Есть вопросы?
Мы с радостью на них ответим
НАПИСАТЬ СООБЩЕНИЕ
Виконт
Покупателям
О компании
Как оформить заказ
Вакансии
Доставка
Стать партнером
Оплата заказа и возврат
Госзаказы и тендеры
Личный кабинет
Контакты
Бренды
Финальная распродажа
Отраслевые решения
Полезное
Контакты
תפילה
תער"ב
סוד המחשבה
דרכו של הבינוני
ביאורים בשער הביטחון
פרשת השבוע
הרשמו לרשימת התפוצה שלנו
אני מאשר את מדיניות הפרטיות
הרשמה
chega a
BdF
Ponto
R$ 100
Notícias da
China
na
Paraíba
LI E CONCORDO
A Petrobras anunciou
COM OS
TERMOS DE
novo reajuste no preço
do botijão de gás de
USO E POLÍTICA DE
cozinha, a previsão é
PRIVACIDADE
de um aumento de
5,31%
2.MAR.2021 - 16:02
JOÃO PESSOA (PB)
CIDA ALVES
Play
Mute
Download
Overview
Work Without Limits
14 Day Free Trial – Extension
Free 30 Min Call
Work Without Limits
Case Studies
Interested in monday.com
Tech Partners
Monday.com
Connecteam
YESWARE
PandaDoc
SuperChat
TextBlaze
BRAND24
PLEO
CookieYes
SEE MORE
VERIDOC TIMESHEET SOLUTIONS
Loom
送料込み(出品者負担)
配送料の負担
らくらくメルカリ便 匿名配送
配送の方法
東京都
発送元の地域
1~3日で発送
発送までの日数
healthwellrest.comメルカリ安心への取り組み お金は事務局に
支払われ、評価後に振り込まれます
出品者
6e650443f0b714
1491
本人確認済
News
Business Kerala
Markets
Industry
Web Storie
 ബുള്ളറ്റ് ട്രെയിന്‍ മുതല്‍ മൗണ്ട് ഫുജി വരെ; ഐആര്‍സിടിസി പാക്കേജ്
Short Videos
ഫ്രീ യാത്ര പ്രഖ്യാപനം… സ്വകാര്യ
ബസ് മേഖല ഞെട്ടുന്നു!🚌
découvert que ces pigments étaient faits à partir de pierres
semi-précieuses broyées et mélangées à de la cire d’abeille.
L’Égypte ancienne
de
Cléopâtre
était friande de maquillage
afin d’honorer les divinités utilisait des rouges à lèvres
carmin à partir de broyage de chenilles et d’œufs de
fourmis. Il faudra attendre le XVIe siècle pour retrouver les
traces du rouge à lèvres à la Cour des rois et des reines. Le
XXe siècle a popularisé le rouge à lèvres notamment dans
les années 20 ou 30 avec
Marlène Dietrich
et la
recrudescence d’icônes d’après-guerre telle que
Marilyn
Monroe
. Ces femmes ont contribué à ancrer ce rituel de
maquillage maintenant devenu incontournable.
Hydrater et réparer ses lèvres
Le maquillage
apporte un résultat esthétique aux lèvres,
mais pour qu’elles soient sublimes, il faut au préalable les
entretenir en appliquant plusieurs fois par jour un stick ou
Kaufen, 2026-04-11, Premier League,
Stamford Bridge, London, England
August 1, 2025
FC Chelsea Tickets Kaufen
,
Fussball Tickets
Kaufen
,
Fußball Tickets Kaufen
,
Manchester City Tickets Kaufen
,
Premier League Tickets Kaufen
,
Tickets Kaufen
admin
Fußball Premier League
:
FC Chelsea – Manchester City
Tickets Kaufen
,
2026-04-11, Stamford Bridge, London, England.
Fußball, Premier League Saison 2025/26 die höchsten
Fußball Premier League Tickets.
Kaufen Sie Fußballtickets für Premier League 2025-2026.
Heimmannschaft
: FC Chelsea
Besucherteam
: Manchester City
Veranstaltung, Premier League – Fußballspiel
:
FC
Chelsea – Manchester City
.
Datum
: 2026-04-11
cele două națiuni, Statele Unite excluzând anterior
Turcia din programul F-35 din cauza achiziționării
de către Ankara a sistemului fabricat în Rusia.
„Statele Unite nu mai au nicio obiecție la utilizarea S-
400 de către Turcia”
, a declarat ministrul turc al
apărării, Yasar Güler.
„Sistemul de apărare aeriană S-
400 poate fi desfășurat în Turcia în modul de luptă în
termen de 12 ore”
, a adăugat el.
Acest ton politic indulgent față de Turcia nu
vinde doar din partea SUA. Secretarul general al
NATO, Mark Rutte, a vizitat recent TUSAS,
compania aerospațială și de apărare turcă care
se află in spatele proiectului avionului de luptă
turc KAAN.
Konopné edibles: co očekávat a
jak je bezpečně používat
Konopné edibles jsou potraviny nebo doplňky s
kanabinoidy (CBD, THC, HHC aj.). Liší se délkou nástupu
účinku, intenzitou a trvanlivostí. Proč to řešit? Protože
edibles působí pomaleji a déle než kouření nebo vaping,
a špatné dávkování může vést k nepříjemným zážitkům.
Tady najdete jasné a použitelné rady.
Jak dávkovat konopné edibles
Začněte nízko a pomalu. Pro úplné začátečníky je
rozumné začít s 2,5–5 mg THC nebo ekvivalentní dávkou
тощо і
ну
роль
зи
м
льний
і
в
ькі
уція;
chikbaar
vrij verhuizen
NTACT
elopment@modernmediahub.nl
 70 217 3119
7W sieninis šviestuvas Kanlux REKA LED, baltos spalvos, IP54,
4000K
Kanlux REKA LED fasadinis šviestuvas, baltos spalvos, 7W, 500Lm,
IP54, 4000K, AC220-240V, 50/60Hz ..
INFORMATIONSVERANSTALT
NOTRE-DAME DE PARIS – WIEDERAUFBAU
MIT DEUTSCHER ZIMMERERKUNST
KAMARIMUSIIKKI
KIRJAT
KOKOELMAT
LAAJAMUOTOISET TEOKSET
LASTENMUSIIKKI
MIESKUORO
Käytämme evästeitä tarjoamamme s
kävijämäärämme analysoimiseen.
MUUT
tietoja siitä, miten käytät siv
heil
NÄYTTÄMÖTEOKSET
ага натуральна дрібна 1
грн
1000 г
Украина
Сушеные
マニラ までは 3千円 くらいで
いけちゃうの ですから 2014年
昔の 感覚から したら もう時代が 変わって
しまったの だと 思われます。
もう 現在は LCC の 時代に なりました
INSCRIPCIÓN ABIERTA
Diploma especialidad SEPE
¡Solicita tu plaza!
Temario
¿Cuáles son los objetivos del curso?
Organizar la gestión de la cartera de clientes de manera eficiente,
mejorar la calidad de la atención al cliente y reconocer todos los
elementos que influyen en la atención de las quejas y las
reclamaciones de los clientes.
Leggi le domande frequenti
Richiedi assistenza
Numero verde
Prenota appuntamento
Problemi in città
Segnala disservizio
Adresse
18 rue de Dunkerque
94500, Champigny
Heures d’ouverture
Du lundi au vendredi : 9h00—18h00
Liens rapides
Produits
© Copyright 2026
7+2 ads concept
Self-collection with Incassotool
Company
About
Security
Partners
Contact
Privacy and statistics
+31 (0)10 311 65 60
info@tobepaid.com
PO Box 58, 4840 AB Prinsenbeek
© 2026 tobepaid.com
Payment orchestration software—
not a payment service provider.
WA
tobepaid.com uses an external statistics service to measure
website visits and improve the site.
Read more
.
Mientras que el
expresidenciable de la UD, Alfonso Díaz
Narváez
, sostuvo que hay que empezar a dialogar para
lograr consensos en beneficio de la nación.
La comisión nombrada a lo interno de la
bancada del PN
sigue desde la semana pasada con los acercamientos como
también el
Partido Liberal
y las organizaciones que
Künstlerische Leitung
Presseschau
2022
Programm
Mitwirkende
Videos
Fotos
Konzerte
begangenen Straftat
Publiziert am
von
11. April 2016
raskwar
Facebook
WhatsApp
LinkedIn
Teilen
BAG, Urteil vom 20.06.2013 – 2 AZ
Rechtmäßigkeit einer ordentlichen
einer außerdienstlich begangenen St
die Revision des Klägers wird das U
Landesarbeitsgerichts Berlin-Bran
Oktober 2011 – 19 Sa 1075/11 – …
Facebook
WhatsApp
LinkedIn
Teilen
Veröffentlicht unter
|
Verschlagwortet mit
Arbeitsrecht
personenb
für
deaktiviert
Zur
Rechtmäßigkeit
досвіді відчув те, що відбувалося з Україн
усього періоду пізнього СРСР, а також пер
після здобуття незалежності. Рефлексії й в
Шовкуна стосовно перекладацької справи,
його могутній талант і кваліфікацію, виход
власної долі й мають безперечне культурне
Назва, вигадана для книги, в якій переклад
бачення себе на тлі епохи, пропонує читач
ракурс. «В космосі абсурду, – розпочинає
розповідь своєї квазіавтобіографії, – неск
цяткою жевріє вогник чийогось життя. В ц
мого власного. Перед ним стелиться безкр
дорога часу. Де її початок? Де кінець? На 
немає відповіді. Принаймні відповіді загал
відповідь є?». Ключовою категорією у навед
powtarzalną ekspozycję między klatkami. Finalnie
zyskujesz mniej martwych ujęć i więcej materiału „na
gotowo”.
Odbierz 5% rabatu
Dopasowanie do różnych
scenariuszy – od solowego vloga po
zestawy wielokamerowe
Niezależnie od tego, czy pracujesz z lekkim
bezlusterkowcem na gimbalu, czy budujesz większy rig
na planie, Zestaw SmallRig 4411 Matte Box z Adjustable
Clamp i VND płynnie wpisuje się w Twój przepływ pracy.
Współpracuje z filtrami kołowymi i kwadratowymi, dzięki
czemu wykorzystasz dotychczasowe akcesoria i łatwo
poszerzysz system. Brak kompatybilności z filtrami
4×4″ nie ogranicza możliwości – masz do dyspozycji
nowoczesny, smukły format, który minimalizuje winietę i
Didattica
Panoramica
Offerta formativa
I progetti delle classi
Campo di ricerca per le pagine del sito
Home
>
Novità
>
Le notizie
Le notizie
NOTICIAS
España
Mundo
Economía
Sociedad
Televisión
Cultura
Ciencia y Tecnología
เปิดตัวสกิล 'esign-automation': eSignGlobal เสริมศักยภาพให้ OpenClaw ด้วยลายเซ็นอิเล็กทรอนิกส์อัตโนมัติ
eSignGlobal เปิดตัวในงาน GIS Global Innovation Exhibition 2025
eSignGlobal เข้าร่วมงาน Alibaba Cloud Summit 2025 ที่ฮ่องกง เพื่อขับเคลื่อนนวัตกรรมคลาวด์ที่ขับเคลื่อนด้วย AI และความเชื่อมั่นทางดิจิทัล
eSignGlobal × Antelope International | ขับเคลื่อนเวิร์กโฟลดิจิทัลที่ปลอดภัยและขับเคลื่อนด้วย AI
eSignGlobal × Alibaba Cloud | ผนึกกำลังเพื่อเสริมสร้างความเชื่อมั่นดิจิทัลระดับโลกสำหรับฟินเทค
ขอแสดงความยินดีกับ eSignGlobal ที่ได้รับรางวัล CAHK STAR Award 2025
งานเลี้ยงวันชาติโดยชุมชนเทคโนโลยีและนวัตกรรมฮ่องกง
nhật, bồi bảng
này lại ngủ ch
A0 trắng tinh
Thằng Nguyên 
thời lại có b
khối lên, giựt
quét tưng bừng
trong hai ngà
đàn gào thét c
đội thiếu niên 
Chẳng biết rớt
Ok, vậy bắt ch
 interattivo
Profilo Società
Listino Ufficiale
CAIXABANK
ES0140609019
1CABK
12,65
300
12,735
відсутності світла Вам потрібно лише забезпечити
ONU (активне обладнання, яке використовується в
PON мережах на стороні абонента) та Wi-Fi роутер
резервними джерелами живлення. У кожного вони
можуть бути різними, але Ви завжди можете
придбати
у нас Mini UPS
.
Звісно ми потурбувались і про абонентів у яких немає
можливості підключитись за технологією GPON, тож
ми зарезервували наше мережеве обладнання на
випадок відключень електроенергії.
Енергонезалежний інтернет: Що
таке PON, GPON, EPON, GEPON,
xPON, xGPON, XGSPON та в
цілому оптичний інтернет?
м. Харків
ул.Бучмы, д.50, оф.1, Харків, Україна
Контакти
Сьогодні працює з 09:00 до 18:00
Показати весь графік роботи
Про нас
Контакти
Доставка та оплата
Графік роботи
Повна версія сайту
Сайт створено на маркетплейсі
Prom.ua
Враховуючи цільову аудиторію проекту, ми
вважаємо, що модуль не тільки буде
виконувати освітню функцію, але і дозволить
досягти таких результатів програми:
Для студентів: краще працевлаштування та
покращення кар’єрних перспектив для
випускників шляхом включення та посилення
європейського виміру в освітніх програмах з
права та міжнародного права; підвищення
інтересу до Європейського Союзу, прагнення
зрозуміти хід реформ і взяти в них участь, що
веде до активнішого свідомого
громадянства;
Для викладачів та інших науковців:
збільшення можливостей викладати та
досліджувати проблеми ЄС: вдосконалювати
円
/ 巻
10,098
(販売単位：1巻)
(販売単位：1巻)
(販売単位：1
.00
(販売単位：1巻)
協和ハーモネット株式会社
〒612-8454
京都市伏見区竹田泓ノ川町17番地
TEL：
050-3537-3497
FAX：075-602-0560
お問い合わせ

========

*Assigned task*.
Copy exactly the lines from the one with "громадянства;" down to the last line of the records above, and leave out everything else.

*Answer to this exercise*.
громадянства;
Для викладачів та інших науковців:
збільшення можливостей викладати та
досліджувати проблеми ЄС: вдосконалювати
円
/ 巻
10,098
(販売単位：1巻)
(販売単位：1巻)
(販売単位：1
.00
(販売単位：1巻)
協和ハーモネット株式会社
〒612-8454
京都市伏見区竹田泓ノ川町17番地
TEL：
050-3537-3497
FAX：075-602-0560
お問い合わせ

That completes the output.